Although only publicised outside California in the past week, wide-scale thefts from containers have been a problem in Los Angeles for over a year. At the beginning of 2021 local politicians attempted to declare the Union Pacific tracks passing through large parts of the city a ‘public nuisance’ which would oblige the railway to clear the area of refuse. However, it is unclear if this is really a solution. It seems that there are several underlying problems contributing to the issue.
One of the problems is that of congestion on the rail network. It seems that container trains moving into and out of the port are either travelling so slowly or are stationary for long periods of time, enabling thieves to enter the containers.

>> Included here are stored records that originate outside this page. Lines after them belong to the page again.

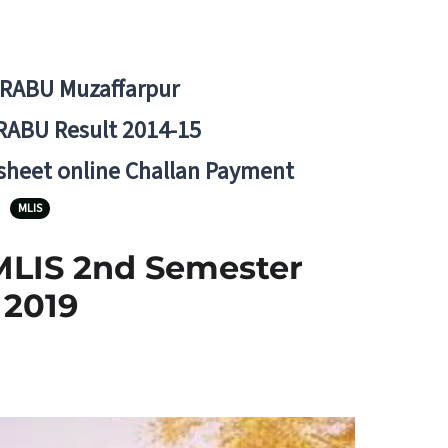
BRABU Muzaffarpur
RABU Result 2014-15
 sheet online Challan Payment
MLIS
MLIS 2nd Semester
 2019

Another problem is that America’s large population of homeless people are attracted to residing on property belonging to the railroad or adjacent to it. These homeless people are tempted by the opportunity to steal from the containers. There are also issues that might be described as California specific. Union Pacific wrote in a letter in early December to the Los Angeles County District Attorney protesting that criminals are caught stealing from containers are “arrested, turned over to local authorities for booking, arraigned before the local courts, charges are reduced to a misdemeanour or petty offence, and the criminal is released after paying a nominal fine…these individuals are generally caught and released back onto the streets in less than 24 hours. Even with all the arrests made, the no-cash bail policy and extended timeframe for suspects to appear in court is causing re-victimization to Union Pacific by these same criminals.”
Thefts from containers have been a problem for the shipping sector for many decades. It is difficult to secure containers, not least as the things can be disassembled from the outside. Ports are now so automated that it is difficult for people to enter the main container handling and storage areas in the most advanced terminals. However, thefts from trucks carrying containers, or in the case of European terminals, attempts by ‘people smugglers’ to enter the containers are still a problem.

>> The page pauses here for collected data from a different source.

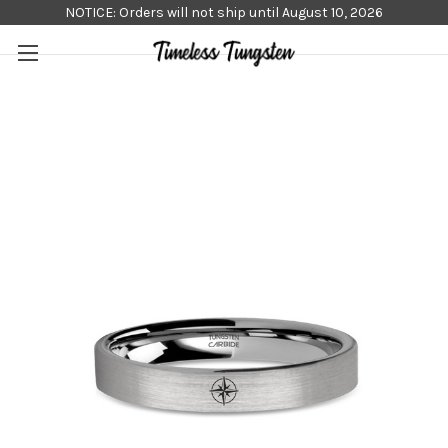
NOTICE: Orders will not ship until August 10, 2026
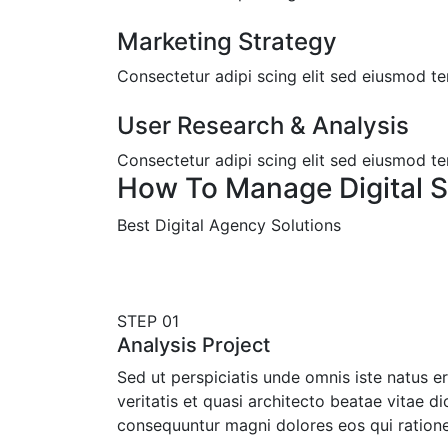
Marketing Strategy
Consectetur adipi scing elit sed eiusmod t
User Research & Analysis
Consectetur adipi scing elit sed eiusmod t
How To Manage Digital S
Best Digital Agency Solutions
STEP 01
Analysis Project
Sed ut perspiciatis unde omnis iste natus 
veritatis et quasi architecto beatae vitae d
consequuntur magni dolores eos qui ration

What is notable about the problem in Los Angeles is the apparent scale of the thefts, the railroad stating that “over 90 containers [are] compromised per day”. As Union Pacific comment, this is a threat to the attractiveness of Los Angeles as a port; “customers like UPS and FedEx that utilize our essential rail service during the peak holiday season are now seeking to divert rail business away to other areas in the hope of avoiding the organized and opportunistic criminal theft that has impacted their own business and customers”.